What you need to do: Answer with a single number, the count of lines in the material below that contain the word "build".

Extracted entries:
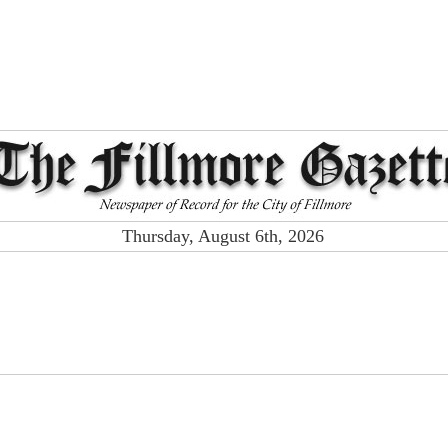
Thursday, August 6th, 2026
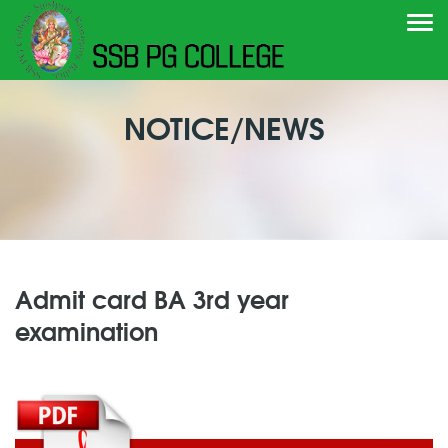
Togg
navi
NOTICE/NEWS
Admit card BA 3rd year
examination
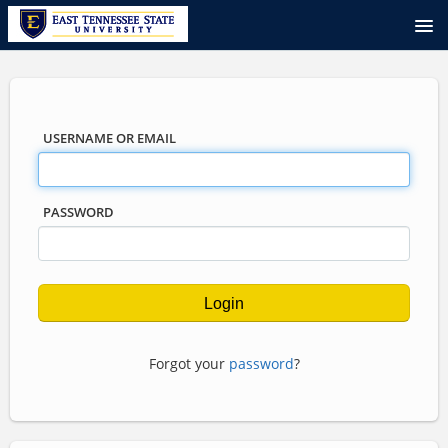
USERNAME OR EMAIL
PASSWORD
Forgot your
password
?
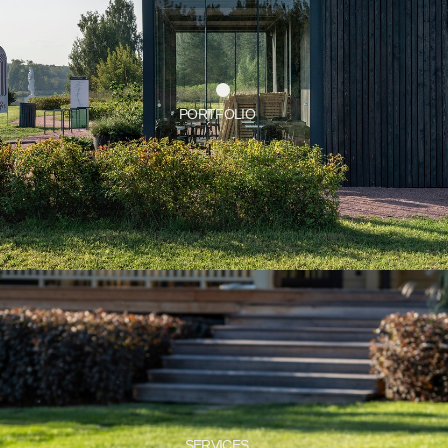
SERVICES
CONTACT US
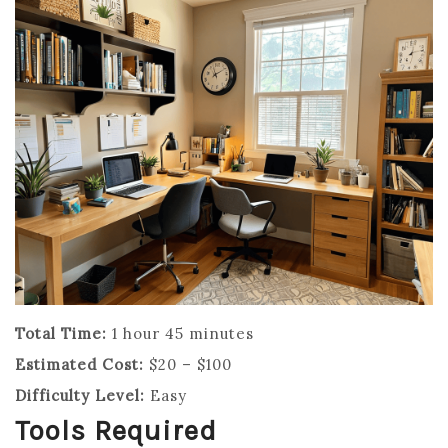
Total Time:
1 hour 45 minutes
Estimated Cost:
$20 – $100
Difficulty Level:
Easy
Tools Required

--

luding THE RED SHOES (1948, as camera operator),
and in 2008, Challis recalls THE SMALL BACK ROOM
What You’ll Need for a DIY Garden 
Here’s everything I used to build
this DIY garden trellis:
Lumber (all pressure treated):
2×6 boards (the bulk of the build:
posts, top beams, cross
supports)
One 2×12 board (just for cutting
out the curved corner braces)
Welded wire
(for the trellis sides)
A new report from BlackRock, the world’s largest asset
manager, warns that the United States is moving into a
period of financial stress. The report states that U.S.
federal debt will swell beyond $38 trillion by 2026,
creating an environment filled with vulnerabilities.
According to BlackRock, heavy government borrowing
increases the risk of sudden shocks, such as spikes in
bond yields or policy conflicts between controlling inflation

Worked solution: 2